Rispetto all'Emirato di Dirʿiyya, l'Emirato del Najd fu segnato da una minore espansione territoriale (non riconquistarono né Hegiaz né 'Asir, ad esempio) e minor zelo religioso, sebbene i governanti sauditi continuassero ad usare il titolo di Imam e ad avvalersi di studiosi salafiti. Il Secondo Stato venne anche segnato da gravi conflitti interni alla famiglia saudita, che portarono poi alla caduta della dinastia. La successione accadde sempre per assassinio o guerra civile; l'unica eccezione fu la successione da Fayṣal b. Turkī al figlio ʿAbd Allāh b. Fayṣal b. Turkī.

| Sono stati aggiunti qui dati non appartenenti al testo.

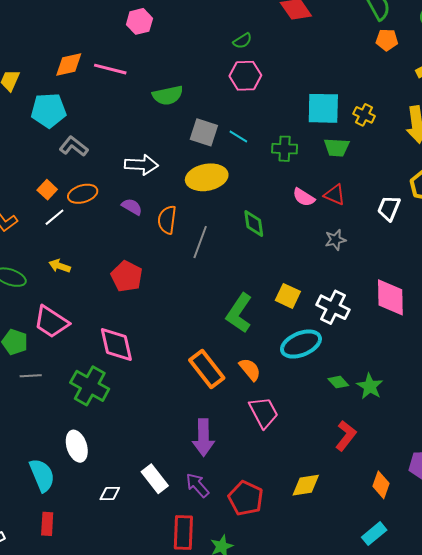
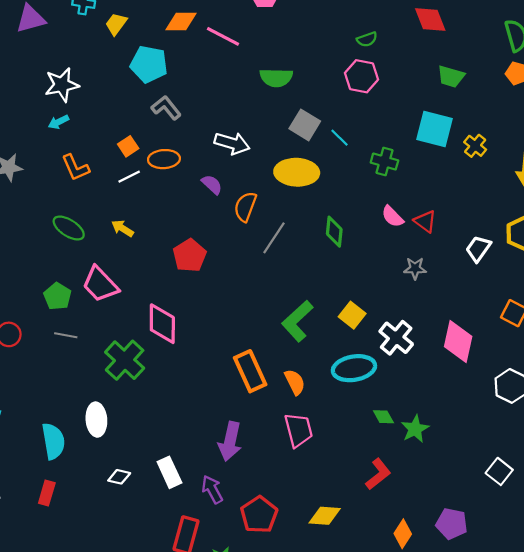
green trapezoid: (337, 147) -> (451, 76), moved

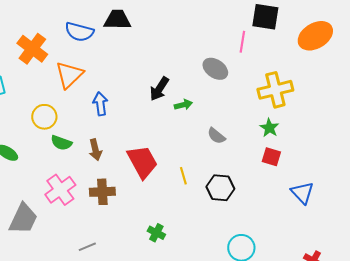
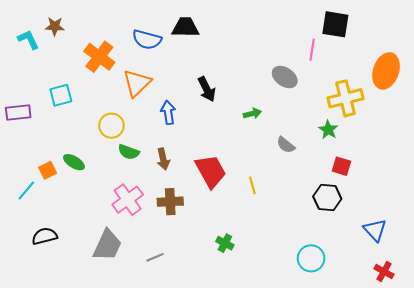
orange ellipse: (315, 36) -> (386, 71), moved, turned -40
black arrow: (159, 89) -> (207, 89), moved, turned -60
green star: (269, 128) -> (328, 130), moved
black hexagon: (220, 188) -> (327, 198), moved
blue triangle: (302, 193) -> (375, 230), moved
gray trapezoid: (23, 219) -> (107, 245), moved

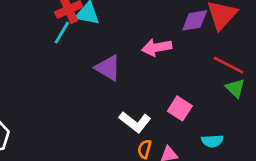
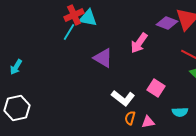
purple diamond: (195, 20) -> (167, 23), turned 30
pink arrow: (157, 47) -> (139, 43), turned -45

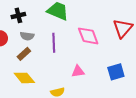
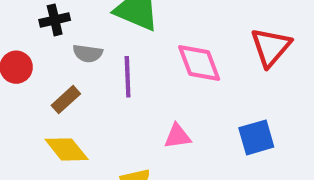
gray semicircle: (27, 36) -> (88, 53), moved

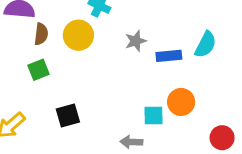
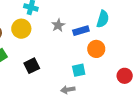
orange circle: (181, 102) -> (96, 49), moved
black square: (68, 115) -> (32, 66), moved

Il primo saudita a tentare di riprendere il potere dopo la caduta di Dirʿiyya fu Mishārī ibn Saʿūd, un fratello dell'ultimo sovrano di Dirʿiyya. Nel 1824, Turkī b. ʿAbd Allāh, un saudita che riuscì a evitare la cattura da parte degli egiziani, riuscì ad espellere le forze egiziane e i loro alleati locali da Riyad e dintorni. Turkī, un nipote del primo imam saudita Muhammad ibn Sa'ud, viene generalmente indicato come fondatore della seconda dinastia saudita ed è anche l'antenato dei re sauditi odierni. Fece di Riyad la sua capitale e si avvalse dei servizi di molti parenti che erano scappati dalla prigionia in Egitto, incluso suo figlio Fayṣal.
Turkī venne assassinato nel 1834 da Mishārī ibn ʿAbd al-Raḥmān, un lontano cugino. Mishārī venne presto assediato a Riyad e poi condannato a morte da Fayṣal, che diventò il più importante dei sovrani sauditi del secondo regno. Fayṣal, comunque, affrontò una seconda invasione del Najd da parte degli egiziani quattro anni dopo. La popolazione locale fu riluttante a resistere, e Fayṣal venne sconfitto e portato una seconda volta come prigioniero in Egitto nel 1838.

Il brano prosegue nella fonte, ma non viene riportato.